[[ DATA PROVIDED, beginning ]]

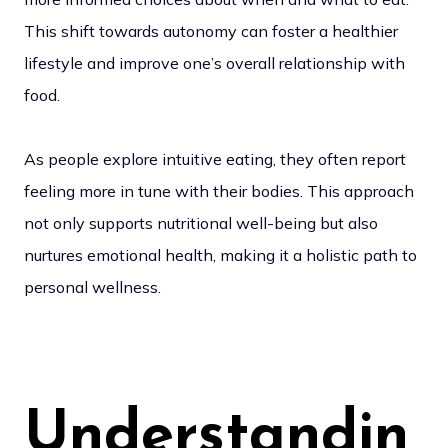
This shift towards autonomy can foster a healthier
lifestyle and improve one’s overall relationship with
food.
As people explore intuitive eating, they often report
feeling more in tune with their bodies. This approach
not only supports nutritional well-being but also
nurtures emotional health, making it a holistic path to
personal wellness.
Understandin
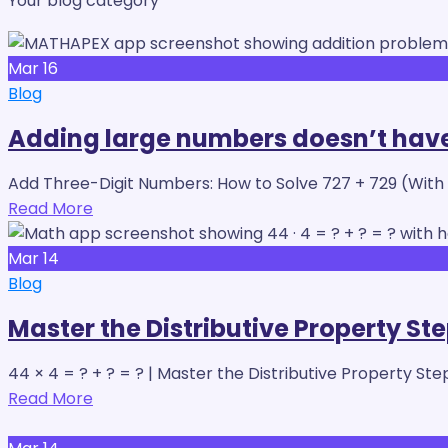
Your blog category
Mar
16
Blog
Adding large numbers doesn’t have
Add Three-Digit Numbers: How to Solve 727 + 729 (With
Read More
Mar
14
Blog
Master the Distributive Property St
44 × 4 = ? + ? = ? | Master the Distributive Property Ste
Read More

[[ DATA PROVIDED, end ]]

REQUIRED ACTION |
Copy each line, exactly, that falls between the line containing "Adding large numbers doesn’t have" and the end of the entries, both included.

RESULT FOR THIS TASK |
Adding large numbers doesn’t have
Add Three-Digit Numbers: How to Solve 727 + 729 (With
Read More
Mar
14
Blog
Master the Distributive Property St
44 × 4 = ? + ? = ? | Master the Distributive Property Ste
Read More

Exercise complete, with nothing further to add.